Shades of Green

Although these homes are both green, had the same architect and reside only a few blocks from each other, they couldn’t be more different. The home above features a cistern and xeriscaped yard while the home below features floor-to-ceiling windows and a lush lawn. Yet both are perfect depictions of the people who call these structures home.

This Texas regional modern home is reminiscent of a great old farmhouse. Exposed beams and an old dining room table add to the aurora. Below: Lulu plays on the floor made of pine blocks.

Two similar houses sit on two very different yards in Preston Hollow. Both were built green. Both are considered Texas regional modern. Both slow down water runoff, use durable flooring, and have Rumford fireplaces.But the similarities stop there. Although both homes were designed by architect Stephen Chambers, they are as different as night and day.

But they both are perfect matches with their homeowners.

“I think they have a completely different feel,” Chambers said. “I think they’re both really… appropriate for the client.”

For Susan Hawkins and her husband Ralph, CEO of the HKS architecture firm, it was important to build a home that provided a better future. But they also wanted a home that would meet all their needs.

Although a basic idea of green building is to reuse, the Hawkins said the lot’s previous home just could not be saved. But one of the reasons they bought the land was for the large, mature trees. The Hawkins wanted to save as many as possible, so they built their home in the same footsteps as the previous structure.
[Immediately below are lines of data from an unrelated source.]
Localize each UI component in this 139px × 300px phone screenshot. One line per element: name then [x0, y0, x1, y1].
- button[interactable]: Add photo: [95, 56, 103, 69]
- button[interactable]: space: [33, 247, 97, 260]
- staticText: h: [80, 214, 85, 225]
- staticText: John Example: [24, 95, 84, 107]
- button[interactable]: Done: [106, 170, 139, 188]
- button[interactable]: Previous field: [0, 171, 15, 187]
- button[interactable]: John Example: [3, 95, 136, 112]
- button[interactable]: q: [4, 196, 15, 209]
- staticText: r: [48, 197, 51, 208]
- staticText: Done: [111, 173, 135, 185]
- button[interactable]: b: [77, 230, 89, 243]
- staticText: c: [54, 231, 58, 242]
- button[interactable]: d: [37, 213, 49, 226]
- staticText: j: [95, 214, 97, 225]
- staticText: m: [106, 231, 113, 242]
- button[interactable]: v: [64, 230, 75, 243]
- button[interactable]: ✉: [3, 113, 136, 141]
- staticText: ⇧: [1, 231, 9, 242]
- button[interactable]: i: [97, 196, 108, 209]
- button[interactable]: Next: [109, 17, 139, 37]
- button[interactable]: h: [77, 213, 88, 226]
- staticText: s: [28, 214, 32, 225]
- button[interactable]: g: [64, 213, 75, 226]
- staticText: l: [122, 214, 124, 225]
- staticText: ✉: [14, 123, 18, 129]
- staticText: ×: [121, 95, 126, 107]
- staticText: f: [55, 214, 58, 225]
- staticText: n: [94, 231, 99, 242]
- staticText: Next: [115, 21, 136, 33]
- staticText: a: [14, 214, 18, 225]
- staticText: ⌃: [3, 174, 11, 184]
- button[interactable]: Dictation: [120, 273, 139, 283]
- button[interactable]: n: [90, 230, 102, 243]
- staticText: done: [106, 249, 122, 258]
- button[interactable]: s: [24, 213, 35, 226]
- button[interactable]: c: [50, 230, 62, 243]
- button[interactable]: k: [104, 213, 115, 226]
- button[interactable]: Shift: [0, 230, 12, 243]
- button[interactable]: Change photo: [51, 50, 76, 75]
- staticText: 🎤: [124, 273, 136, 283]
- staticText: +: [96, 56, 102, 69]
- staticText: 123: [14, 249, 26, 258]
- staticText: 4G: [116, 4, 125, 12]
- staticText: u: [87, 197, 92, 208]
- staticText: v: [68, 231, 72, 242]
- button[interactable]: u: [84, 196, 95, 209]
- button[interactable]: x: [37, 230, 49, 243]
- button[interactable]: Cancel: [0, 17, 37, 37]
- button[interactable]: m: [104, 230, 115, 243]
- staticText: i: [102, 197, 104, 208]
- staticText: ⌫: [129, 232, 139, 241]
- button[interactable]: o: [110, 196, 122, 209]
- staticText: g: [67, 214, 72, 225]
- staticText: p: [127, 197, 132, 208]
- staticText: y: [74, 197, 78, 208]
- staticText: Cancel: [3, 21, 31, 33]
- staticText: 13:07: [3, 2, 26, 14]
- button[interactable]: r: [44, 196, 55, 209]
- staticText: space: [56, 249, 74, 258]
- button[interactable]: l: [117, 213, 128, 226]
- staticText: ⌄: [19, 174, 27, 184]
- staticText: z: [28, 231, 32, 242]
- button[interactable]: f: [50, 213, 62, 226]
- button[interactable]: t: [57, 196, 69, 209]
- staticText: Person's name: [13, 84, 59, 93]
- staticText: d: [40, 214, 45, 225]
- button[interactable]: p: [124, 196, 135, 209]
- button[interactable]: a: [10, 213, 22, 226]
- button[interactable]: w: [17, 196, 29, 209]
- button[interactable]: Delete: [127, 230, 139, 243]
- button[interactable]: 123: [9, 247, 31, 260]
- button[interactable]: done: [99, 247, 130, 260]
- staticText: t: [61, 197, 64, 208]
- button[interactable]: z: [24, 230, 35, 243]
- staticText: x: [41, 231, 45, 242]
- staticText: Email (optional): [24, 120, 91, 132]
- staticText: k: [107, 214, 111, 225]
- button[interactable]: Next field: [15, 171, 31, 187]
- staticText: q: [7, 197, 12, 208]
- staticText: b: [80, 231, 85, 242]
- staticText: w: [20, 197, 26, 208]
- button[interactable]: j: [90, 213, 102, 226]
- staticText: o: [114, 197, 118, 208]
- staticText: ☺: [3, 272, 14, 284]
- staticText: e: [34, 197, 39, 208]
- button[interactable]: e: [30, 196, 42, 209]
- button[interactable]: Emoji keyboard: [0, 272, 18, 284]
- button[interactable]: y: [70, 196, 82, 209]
And although xeriscaping is expected of green homes, the Hawkins’ front and backyards are full of lush grass and plants. But the yard is designed to keep water from running off quickly.

A collaboration between Chambers Architects and HKS, Inc.; schematic design by Ralph Hawkins, FAIA, HKS, Inc.

A collaboration between Chambers Architects and HKS, Inc.; schematic design by Ralph Hawkins, FAIA, HKS, Inc.

“Part of the idea with sustainable design is [to] not do things that overtax the infrastructure of the city,” Chambers said. “If we can let the water run off the site, but not let it run off as fast as it would if it were paved, then we’re saving the city of Dallas from having to improve their infrastructure.” And then there’s the fireplace. “Let me tell you, that’s not completely sustainable,” said Ralph Hawkins, who has his LEED certification.
The floors in the house are made of bamboo, boiled for a deeper color. The wall separating the formal area from the living areas is made of stones found in the panhandle of Texas. And the house is all about the natural lighting.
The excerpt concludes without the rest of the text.